I miss my Shadowfax but there is hope new life means new turns, My girlfriend decided she wanted to try sailing after hearing some stories and we began the search. I found my way to Latesail and the pricing was right there in your face. I found it a great way to find a good deal and so not being worried so much about the boat other than being a roomy cat. We ended up with VPM in St Martin, which turned out to be a great company and the base team was very nice. We took Lavezzi 42 for 2 weeks, there was no way I was going to spend all that money and time getting there to spend only a week, price wasn't that much more for 2 weeks than one so was not hard to see the light. We sailed from St Martin to Tintamar then on to La Fortune, St Barts and spend a few days around St Barts. Having Night sailing permission we then headed to St Kitts for a over night sail and continued direct on to Nevis where we spent the night and day. Sailing behind St kitts was nice as the wind calmed and the newbies could sleep as we drifted along. There was a tall ship anchored out, she was all light up as we sailed south into the channel between the islands. Nevis was as I remember and I actually made the custom guy laugh...took a while but he did finally laugh. Got pictures taken with the police at the station as we did the final clear in and headed out for a cab ride around Nevis... very cool. Next morning we headed to Barbuda... The only Island I had never been to. We fished on the way across caught a Mackerel and anchored before sunset. Wow Barbuda is amazing 17 miles of Pristine and undeveloped beach. We got cleared , which was not a easy task they were all nice but it was a journey in itself. The swell was up a little so we headed to the north reef and found our way all the way in, thanks to a very accurate Chris Doyle Guide book. We spent a few days there snorkeling... just amazing. Early in the morning we headed into another over night sail to Anguilla. Then back to St Martin where we spent a few days in Grand Case. Clearing in on the French side is a pain if you arrive midday when there on vacation for lunch, I mean really. 

Cost of charter 2 weeks $4200
Insurance $450
Lavezzi 42 rating is a 8 out of 10 
Nice boat clean, cozy, sailed like 2 monohulls tied together mind you but I'm spoiled with a Spronk Cat
VPM Great company, nice people, Quick Vessel check out and in
Latesail good broker and website.
provisioning $2000
Fuel $80
water $6
Booze $500 go figure
customs $100
Taxi airport $150 6 pax
Airfare $1000 each to SXM



We booked direct next year with VPM and got the same boat in Martinique for 21 days and had a great time sailing north. I share that in another post


----------



## chrondi (Mar 24, 2004)

I remember VPM being a very efficient and cost-effective company, present in the Caribbean and elsewhere ten years back. I'm particularly glad to see that their performance is equally good today ...


----------



## NVCATS (Oct 20, 2012)

chrondi said:


> I remember VPM being a very efficient and cost-effective company, present in the Caribbean and elsewhere ten years back.
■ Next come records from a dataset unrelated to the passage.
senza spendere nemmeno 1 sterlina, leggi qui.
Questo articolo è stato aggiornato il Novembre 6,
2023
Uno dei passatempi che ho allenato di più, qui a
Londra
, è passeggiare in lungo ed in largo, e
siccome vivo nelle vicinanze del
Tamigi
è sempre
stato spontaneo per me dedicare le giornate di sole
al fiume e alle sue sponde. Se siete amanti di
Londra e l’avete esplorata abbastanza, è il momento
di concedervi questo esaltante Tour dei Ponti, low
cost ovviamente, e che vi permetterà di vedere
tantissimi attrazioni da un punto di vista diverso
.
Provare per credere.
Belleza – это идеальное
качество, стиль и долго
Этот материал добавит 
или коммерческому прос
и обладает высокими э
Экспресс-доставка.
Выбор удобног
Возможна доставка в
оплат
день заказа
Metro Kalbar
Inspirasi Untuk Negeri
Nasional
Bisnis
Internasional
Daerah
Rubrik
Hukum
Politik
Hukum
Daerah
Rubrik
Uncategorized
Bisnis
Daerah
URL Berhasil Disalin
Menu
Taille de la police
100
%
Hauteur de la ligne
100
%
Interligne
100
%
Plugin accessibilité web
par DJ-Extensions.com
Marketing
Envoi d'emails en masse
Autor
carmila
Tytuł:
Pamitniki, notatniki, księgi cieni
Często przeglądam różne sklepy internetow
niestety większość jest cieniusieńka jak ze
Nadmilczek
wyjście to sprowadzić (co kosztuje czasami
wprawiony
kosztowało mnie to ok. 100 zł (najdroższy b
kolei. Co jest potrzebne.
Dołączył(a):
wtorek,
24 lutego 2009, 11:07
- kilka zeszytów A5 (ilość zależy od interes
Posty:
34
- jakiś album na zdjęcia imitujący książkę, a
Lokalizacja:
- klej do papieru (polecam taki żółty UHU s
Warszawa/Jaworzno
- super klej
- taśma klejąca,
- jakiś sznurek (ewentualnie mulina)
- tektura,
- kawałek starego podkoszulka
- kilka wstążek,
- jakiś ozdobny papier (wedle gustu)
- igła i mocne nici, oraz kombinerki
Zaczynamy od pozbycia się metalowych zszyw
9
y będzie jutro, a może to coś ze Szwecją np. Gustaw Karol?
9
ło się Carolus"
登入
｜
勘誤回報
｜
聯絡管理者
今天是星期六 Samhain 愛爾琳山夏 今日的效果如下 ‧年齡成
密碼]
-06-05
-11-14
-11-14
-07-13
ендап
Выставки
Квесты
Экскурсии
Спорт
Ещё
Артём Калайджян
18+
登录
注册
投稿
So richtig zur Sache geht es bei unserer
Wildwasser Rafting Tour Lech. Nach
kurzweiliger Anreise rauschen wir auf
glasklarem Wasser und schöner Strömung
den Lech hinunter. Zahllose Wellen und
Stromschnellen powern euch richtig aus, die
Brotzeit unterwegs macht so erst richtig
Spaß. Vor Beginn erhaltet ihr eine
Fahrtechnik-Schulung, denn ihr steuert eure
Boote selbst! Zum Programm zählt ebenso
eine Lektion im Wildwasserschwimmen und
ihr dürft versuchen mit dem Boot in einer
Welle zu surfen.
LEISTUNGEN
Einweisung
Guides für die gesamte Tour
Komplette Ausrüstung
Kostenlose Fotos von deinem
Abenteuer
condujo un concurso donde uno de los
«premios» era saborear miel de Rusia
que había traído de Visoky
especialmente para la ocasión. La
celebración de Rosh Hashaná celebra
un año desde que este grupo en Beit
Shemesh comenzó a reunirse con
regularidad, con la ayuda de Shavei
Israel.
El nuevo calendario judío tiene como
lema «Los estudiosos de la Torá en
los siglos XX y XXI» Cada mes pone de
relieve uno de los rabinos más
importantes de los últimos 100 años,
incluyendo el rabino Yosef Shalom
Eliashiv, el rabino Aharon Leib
I'm particularly glad to see that their performance is equally good today ...


Yes they got bought out by Barone Yachting... boats are in good shape and they list there deals on their site, easy to find and book. Late Sail charges them 30% commission to send a client their way.


----------



## sachingautham911 (Dec 6, 2012)

Dubai and Abu Dhabi are some of the great locations for yachting, sailing and boating vacations. We can find so many affordable companies that are providing high quality professional yacht charters.


----------



## Minnewaska (Feb 21, 2010)

This is the first time we are using Ed Hamilton & Co to find us a boat. They are very good at helping compare the relative value and reputation of every charter operator in the BVI. You don't pay more, they get a cut from the operator.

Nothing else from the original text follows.